Publishing in early career
If the research is good enough, it will get published. The challenge is to do good-enough research as a sixth-form student. Actually, that's a challenge for any of us, at whatever stage we're at. The best example I know of, of young researchers getting published, is a paper in Biology Letters from a class of 8-10 year olds. The paper, Blackawton Bees, is a good bit of research and an entertaining read.
Principal finding ‘We discovered that bumble-bees can use a combination of colour and spatial relationships in deciding which colour of flower to forage from. We also discovered that science is cool and fun because you get to do stuff that no one has ever done before.

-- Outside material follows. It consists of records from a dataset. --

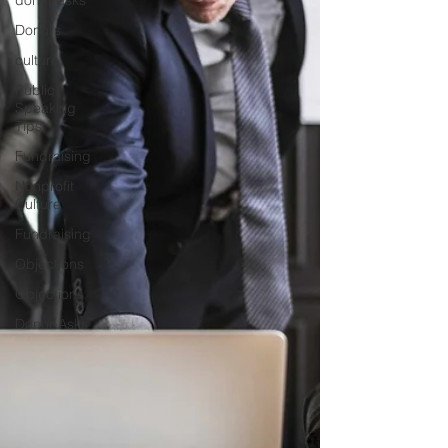
donor asks
Donors
culture
Public
Speaking
Tips
Fundraising
Nonprofit
Culture
Fundraising
Objections
Objections
Donor Asks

Actually, never mind the rest of this answer for now. If you're reading this, whoever you are, and you haven't read the paper before, just go read it now - it's free to view for all. You'll thank me (so remember to come back here afterwards ;-).
Journals for students
As far as journals specifically for students: well, they all are, really. Pretty much all of us who are reading them, are reading them for study. God knows, they're almost always so dryly written that no one would read them for pleasure.

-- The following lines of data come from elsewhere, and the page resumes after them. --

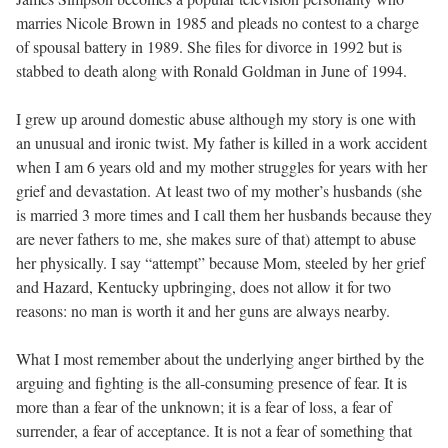
marries Nicole Brown in 1985 and pleads no contest to a charge
of spousal battery in 1989. She files for divorce in 1992 but is
stabbed to death along with Ronald Goldman in June of 1994.
I grew up around domestic abuse although my story is one with
an unusual and ironic twist. My father is killed in a work accident
when I am 6 years old and my mother struggles for years with her
grief and devastation. At least two of my mother’s husbands (she
is married 3 more times and I call them her husbands because they
are never fathers to me, she makes sure of that) attempt to abuse
her physically. I say “attempt” because Mom, steeled by her grief
and Hazard, Kentucky upbringing, does not allow it for two
reasons: no man is worth it and her guns are always nearby.
What I most remember about the underlying anger birthed by the
arguing and fighting is the all-consuming presence of fear. It is
more than a fear of the unknown; it is a fear of loss, a fear of
surrender, a fear of acceptance. It is not a fear of something that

There are exceptions. For easier reading, there's New Scientist and Scientific American; though the science sometimes suffers in the cause of circulation-friendly journalism, particularly for New Scientist.
More digestible science
And there are quite a lot of science blogs on the web, which make for more digestible reading of recent research. Unfortunately, there's also a much higher number of pseudo-science blogs on the web, that, unless you know a lot about the subject, are hard to distinguish from real science, but contain pure unadulterated nonsense. For example, Real Climate is respectable science by respected scientists; Watts Up With That is unadulterated pseudo-science nonsense; but to the unwary, they are both climate science blogs. So, for finding new science blogs, reader beware. Even well-established science blogs sometimes go off the rails, when they stray outside their area of immediate expertise.